Virtually everybody is interpreting John Reid's speech to the Labour Conference yesterday as the opening salvo in a leadership bid, and they may very well be right. It is not the only interpretation however, and Reid deliberately left things a bit ambiguous so that any of these interpretations can be retrospectively applied.

They are:

1. Reid has no intention of standing for the leadership. Yesterday's speech was purely the speech of a Home Secretary and any suggestion to the contrary is just media "froth." When Reid used the L-word, he was simply talking about the need for strong leadership in confronting crime and terrorism.

2. He hasn't made up his mind. The speech was a toe-in-the-water exercise, more than likely prompted by the Frank Luntz survey on Newsnight on Monday evening showing him as potentially the most popular leader among floating voters. If this interpretation is correct, JR would have been heartened by the response in the hall.

3. He is leaving open the option of running for the leadership, but the primary purpose of yesterday's speech was to keep up the pressure on Gordon Brown. This view rests on the theory that what happens next depends on whether Gordon behaves himself. If he does, he gets the endorsement. If not, he gets challenged.

4. His purpose was not to put down a marker for the leadership at all, but to reinforce his own position against the possibility of dismissal by Prime Minister Brown. The phrase "I intend to play my full part" could be translated: "I mean to extract a firm promise from the bastard to keep me in my current job. Or else."

5. He is definitely a candidate for the leadership, although he will not actually announce it formally until Tony Blair names the date for his departure. The remarks about others not being diminished when one shines could be read as an appeal for Brown to accept a position in his Cabinet.
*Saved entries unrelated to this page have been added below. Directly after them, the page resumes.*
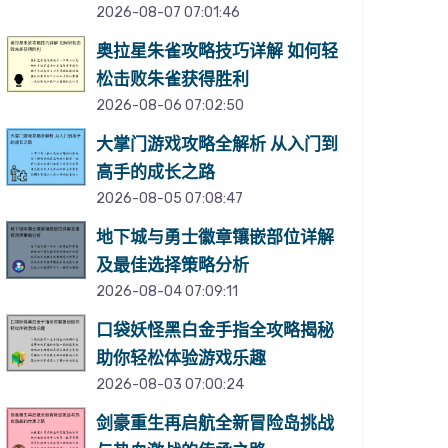
2026-08-07 07:01:46
奥拉星朱雀攻略技巧详解 如何轻
松击败朱雀获得胜利
2026-08-06 07:02:50
大掌门游戏攻略全解析 从入门到
高手的成长之路
2026-08-05 07:08:47
地下城与勇士徽章镶嵌部位详解
及最佳选择策略分析
2026-08-04 07:09:11
口袋妖怪黑白金手指全攻略揭秘
助你轻松体验游戏乐趣
2026-08-03 07:00:24
剑豪重生再启航全新冒险岛挑战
If I have to take a view, I'm going with a combination of Nos 3 and 4 for now, as I genuinely do believe that Reid hasn't decided and that Blair is still keeping open the option of endorsing Brown at the last minute.

I think it was telling that Trevor Kavanagh, who must know Reid fairly well, said on Newsnight this week that he didn't think Reid really wanted the job. Against that, he is a politician, and somebody who doesn't want to be PM probably has no business being in the Cabinet in the first place.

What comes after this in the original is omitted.